Supplied material below:

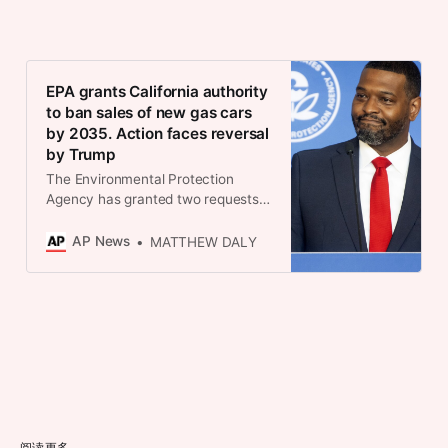
EPA grants California authority
to ban sales of new gas cars
by 2035. Action faces reversal
by Trump
The Environmental Protection
Agency has granted two requests
from California to enforce strict
standards for vehicle emissions,
AP News
MATTHEW DALY
including a rule aimed at banning
sales of new gasoline-powered
cars in the state by 2035.
阅读更多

End of Supplied material.

Task brief => From the entries above, pull out each line that includes "California".

Output of the exercise =>
EPA grants California authority
from California to enforce strict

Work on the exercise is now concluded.